Exercise inputs ->
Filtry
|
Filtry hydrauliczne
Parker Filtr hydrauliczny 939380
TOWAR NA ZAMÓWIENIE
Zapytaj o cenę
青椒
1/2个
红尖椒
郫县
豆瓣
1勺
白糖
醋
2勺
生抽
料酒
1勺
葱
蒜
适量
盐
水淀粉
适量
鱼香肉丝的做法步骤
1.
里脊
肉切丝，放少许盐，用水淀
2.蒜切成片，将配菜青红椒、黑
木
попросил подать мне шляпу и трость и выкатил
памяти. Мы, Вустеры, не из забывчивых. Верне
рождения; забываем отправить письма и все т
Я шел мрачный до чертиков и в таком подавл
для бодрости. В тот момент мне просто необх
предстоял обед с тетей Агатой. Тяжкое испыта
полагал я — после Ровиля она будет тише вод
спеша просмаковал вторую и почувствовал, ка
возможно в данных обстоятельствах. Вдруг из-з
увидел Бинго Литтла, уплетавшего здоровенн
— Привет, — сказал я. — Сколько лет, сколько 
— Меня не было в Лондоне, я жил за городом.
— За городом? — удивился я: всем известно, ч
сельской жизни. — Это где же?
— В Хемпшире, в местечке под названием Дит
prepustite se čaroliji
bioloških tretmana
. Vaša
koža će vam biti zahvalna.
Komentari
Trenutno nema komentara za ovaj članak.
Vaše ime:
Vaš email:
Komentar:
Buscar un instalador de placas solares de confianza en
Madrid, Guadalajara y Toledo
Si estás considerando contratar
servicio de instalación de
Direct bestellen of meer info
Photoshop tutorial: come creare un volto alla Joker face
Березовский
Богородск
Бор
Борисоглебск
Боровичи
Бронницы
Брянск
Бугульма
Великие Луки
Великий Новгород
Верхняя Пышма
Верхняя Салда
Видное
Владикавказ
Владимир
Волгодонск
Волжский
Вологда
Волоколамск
==
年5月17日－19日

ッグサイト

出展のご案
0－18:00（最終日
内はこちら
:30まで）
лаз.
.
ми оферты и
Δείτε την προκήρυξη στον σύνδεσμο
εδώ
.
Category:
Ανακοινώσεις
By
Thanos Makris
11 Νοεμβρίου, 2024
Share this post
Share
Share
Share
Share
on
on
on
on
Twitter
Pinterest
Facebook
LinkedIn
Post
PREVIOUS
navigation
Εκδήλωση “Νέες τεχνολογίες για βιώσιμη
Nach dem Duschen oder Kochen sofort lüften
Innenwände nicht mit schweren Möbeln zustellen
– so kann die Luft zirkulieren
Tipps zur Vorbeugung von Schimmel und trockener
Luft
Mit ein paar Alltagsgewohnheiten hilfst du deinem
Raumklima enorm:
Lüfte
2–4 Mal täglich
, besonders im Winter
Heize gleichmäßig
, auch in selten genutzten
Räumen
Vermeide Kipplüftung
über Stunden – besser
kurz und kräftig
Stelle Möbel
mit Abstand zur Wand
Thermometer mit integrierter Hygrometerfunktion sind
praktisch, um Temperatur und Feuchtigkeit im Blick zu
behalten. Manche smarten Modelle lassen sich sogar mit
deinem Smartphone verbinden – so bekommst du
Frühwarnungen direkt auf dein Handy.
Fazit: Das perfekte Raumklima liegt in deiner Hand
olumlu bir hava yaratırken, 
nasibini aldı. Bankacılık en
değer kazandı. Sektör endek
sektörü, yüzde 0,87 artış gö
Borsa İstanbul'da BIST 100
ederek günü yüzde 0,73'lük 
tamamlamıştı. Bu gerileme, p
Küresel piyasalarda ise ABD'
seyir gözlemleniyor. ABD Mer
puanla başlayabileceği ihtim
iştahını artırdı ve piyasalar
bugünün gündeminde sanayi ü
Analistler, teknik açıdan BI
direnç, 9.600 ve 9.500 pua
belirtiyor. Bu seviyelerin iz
---
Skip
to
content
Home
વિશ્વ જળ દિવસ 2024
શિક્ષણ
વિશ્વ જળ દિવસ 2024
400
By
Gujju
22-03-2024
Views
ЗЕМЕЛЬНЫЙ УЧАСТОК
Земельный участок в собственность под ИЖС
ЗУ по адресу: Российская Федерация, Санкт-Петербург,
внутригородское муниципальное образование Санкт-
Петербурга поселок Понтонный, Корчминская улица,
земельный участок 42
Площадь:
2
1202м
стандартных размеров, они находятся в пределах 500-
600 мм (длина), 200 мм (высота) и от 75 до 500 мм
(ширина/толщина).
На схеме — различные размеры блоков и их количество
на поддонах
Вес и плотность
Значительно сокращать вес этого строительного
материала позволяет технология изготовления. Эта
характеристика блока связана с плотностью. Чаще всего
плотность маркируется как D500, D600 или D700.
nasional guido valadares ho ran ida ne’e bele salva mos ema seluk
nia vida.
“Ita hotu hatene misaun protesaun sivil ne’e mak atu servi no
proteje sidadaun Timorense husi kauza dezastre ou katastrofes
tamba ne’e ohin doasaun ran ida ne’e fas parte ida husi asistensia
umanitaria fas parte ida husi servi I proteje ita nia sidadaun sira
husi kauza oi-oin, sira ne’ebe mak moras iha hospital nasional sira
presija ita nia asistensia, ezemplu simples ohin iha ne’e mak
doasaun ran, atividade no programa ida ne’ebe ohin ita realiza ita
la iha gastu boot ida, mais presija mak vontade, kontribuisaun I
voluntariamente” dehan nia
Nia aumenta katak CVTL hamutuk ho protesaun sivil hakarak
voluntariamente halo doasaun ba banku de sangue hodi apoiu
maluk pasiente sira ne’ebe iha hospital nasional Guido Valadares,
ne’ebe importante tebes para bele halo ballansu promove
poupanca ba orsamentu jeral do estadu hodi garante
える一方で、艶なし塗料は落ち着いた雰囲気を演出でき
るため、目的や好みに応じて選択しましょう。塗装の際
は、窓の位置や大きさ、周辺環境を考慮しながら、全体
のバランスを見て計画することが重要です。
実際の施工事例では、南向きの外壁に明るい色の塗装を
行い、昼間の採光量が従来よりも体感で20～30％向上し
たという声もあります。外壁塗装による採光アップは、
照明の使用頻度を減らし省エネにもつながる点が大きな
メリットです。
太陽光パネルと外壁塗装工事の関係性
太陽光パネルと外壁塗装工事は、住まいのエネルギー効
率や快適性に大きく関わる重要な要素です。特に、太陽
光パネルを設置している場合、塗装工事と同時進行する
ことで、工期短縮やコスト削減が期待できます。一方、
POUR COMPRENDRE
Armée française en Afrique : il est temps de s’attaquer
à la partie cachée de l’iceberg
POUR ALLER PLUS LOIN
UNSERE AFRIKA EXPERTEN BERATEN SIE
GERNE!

Task objective -> For each line in the data that contains the string "yüzde", give a copy of that line.

Solution to this task ->
sektörü, yüzde 0,87 artış gö
ederek günü yüzde 0,73'lük 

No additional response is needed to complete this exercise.